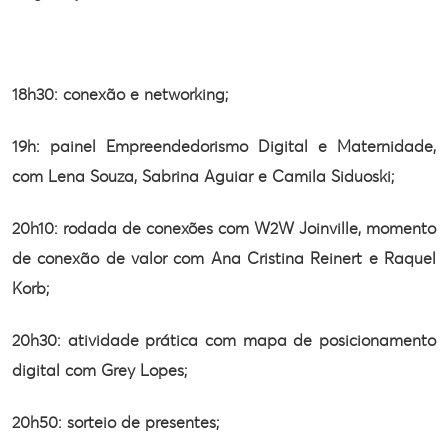
18h30: conexão e networking;
19h: painel Empreendedorismo Digital e
Maternidade,
com Lena Souza, Sabrina Aguiar e Camila Siduoski;
20h10: rodada de conexões com W2W Joinville,
momento
de conexão de valor com Ana Cristina Reinert e Raquel
Korb;
20h30: atividade prática com mapa de
posicionamento
digital com Grey Lopes;
20h50: sorteio de presentes;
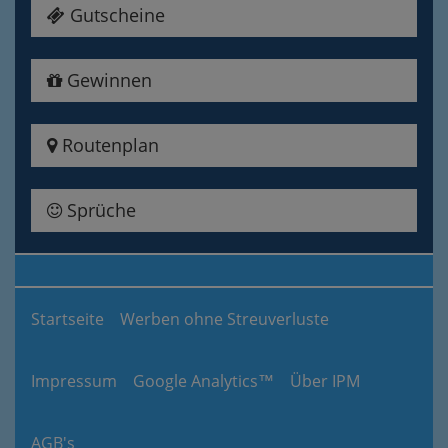
Gutscheine
Gewinnen
Routenplan
Sprüche
Startseite
Werben ohne Streuverluste
Impressum
Google Analytics™
Über IPM
AGB's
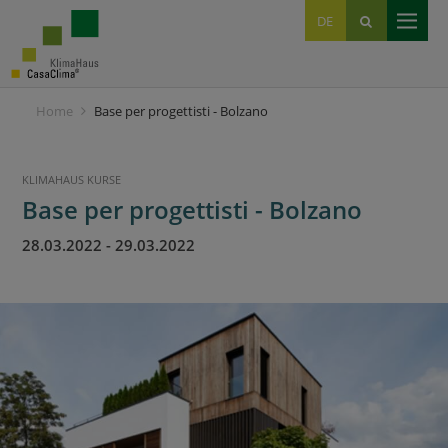
EN
DE
IT
Home
Base per progettisti - Bolzano
KLIMAHAUS KURSE
Base per progettisti - Bolzano
28.03.2022
-
29.03.2022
┄┄┄┄┄┄
--- TASK ---
Go to the line that contains "com Lena Souza, Sabrina" and copy exactly from there through the last line of the records above, both included. Omit pictures.

--- RESPONSE FOR THIS EXERCISE ---
com Lena Souza, Sabrina Aguiar e Camila Siduoski;
20h10: rodada de conexões com W2W Joinville,
momento
de conexão de valor com Ana Cristina Reinert e Raquel
Korb;
20h30: atividade prática com mapa de
posicionamento
digital com Grey Lopes;
20h50: sorteio de presentes;
Gutscheine
Gewinnen
Routenplan
Sprüche
Startseite
Werben ohne Streuverluste
Impressum
Google Analytics™
Über IPM
AGB's
EN
DE
IT
Home
Base per progettisti - Bolzano
KLIMAHAUS KURSE
Base per progettisti - Bolzano
28.03.2022
-
29.03.2022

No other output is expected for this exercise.